← Back to context

Comment by shihab

11 hours ago

To the author (or anyone from vectorware team), can you please give me, admittedly a skeptic, a motivating example of a "GPU-native" application?

That is, where does it truly make a difference to dispatch non-parallel/syscalls etc from GPU to CPU instead of dispatching parallel part of a code from CPU to GPU?

From the "Announcing VectorWare" page:

> Even after opting in, the CPU is in control and orchestrates work on the GPU.

Isn't it better to let CPUs be in control and orchestrate things as GPUs have much smaller, dumber cores?

> Furthermore, if you look at the software kernels that run on the GPU they are simplistic with low cyclomatic complexity.

Again, there's a obvious reason why people don't put branch-y code on GPU.

Genuinely curious what I'm missing.

Not OP but I'm currently make a city-builder computer game with a large procedurally-generated world. The terrain height at any point in the world is defined by function that takes a small number of constant parameters, and the horizontal position in the world, to give the height of the terrain at that position.

I need the heights on the GPU so I can modify the terrain meshes to fit the terrain. I need the heights on the CPU so I can know when the player is clicking the terrain and where to place things.

Rather than generating a heightmap on the CPU and passing a large heightmap texture to the GPU I have implemented the identical height generating functions in rust (CPU) and webgl (GPU). As you might imagine, its very easy for these to diverge and so I have to maintain a large set of tests that verify that generated heights are identical between implementations.

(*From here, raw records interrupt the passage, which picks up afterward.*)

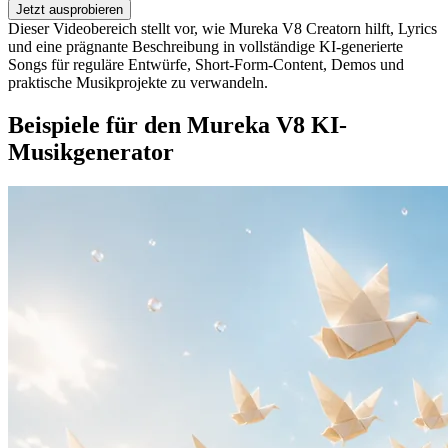
Jetzt ausprobieren
Dieser Videobereich stellt vor, wie Mureka V8 Creatorn hilft, Lyrics
und eine prägnante Beschreibung in vollständige KI-generierte
Songs für reguläre Entwürfe, Short-Form-Content, Demos und
praktische Musikprojekte zu verwandeln.
Beispiele für den Mureka V8 KI-
Musikgenerator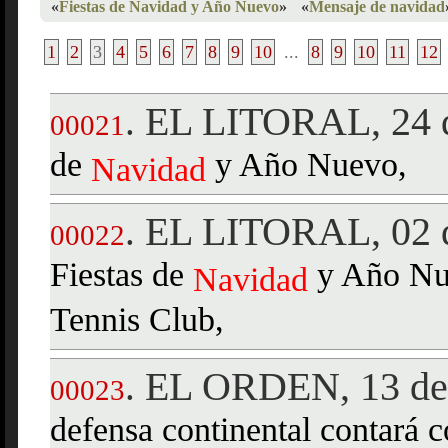
«
Fiestas de Navidad y Año Nuevo
»
«
Mensaje de navidad
1
2
3
4
5
6
7
8
9
10
...
8
9
10
11
12
EL LITORAL, 24 d
.
00021
de
y Año Nuevo,
Navidad
EL LITORAL, 02 d
.
00022
Fiestas de
y Año Nu
Navidad
Tennis Club,
EL ORDEN, 13 de 
.
00023
defensa continental contará c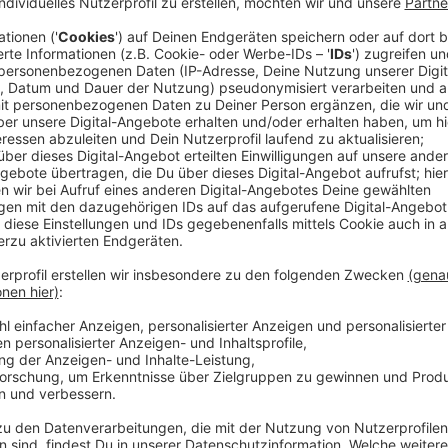
Ab Sommer 2026 sollen zunächst alle Kinder der erst
Ganztagsplatz bekommen, bis 2029 dann alle. Die S
vorgestellt, mit dem diese Vorgabe umgesetzt werd
macht klar: Es wird keine Einschränkungen geben, st
Anzeige
Stadtdirektor Burkhard Hintzsche
So will die Stadt Düsseldorf ausbauen
Anzeige
Die Zahlen zum Ganztags-Ausbau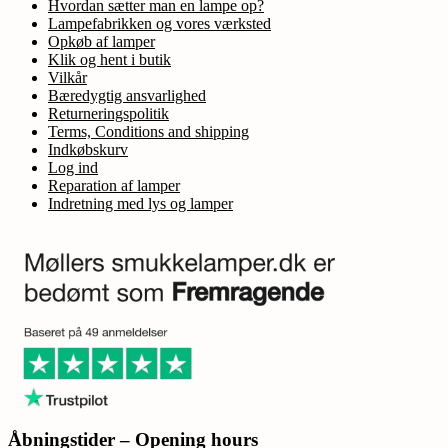
Hvordan sætter man en lampe op?
Lampefabrikken og vores værksted
Opkøb af lamper
Klik og hent i butik
Vilkår
Bæredygtig ansvarlighed
Returneringspolitik
Terms, Conditions and shipping
Indkøbskurv
Log ind
Reparation af lamper
Indretning med lys og lamper
Åbningstider – Opening hours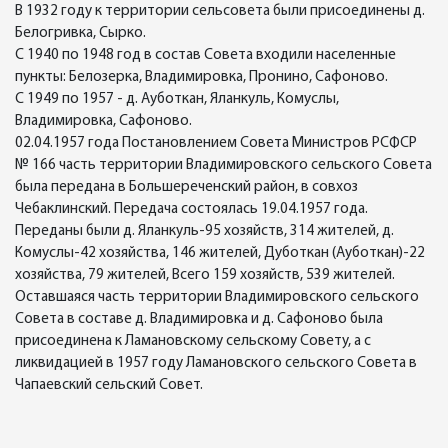
В 1932 году к территории сельсовета были присоединены д.
Белогривка, Сырко.
С 1940 по 1948 год в состав Совета входили населенные
пункты: Белозерка, Владимировка, Пронино, Сафоново.
С 1949 по 1957 - д. Ауботкан, Яланкуль, Комуслы,
Владимировка, Сафоново.
02.04.1957 года Постановлением Совета Министров РСФСР
№ 166 часть территории Владимировского сельского Совета
была передана в Большереченский район, в совхоз
Чебаклинский. Передача состоялась 19.04.1957 года.
Переданы были д. Яланкуль-95 хозяйств, 314 жителей, д.
Комуслы-42 хозяйства, 146 жителей, Дуботкан (Ауботкан)-22
хозяйства, 79 жителей, Всего 159 хозяйств, 539 жителей.
Оставшаяся часть территории Владимировского сельского
Совета в составе д. Владимировка и д. Сафоново была
присоединена к Ламановскому сельскому Совету, а с
ликвидацией в 1957 году Ламановского сельского Совета в
Чапаевский сельский Совет.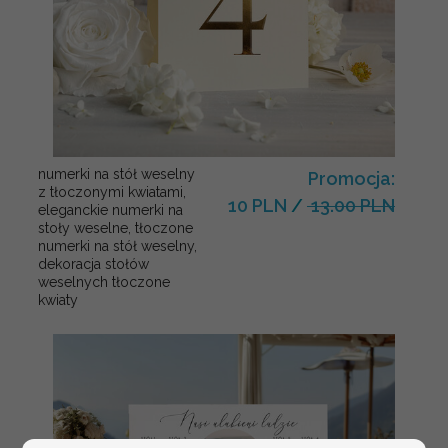
numerki na stół weselny
Promocja:
z tłoczonymi kwiatami,
10 PLN
/
13.00 PLN
eleganckie numerki na
stoły weselne, tłoczone
numerki na stół weselny,
dekoracja stołów
weselnych tłoczone
kwiaty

Being able to write this implementation once and run it on the CPU and GPU would give me much better guarantees that the results will be the same. (although necause of architecture differences and floating point handling they the results will never be perfect, but I just need them to be within an acceptable tolerance)

  • That's a good application but likely not one requiring a full standard library on the GPU? Procedurally generated data on GPU isn't uncommon AFAIK. It wasn't when I was dabbling in GPGPU stuff ~10 years ago.

    If you wrote in open cl, or via intel libraries, or via torch or arrayfire or whatever, you could dispatch it to both CPU and GPU at will.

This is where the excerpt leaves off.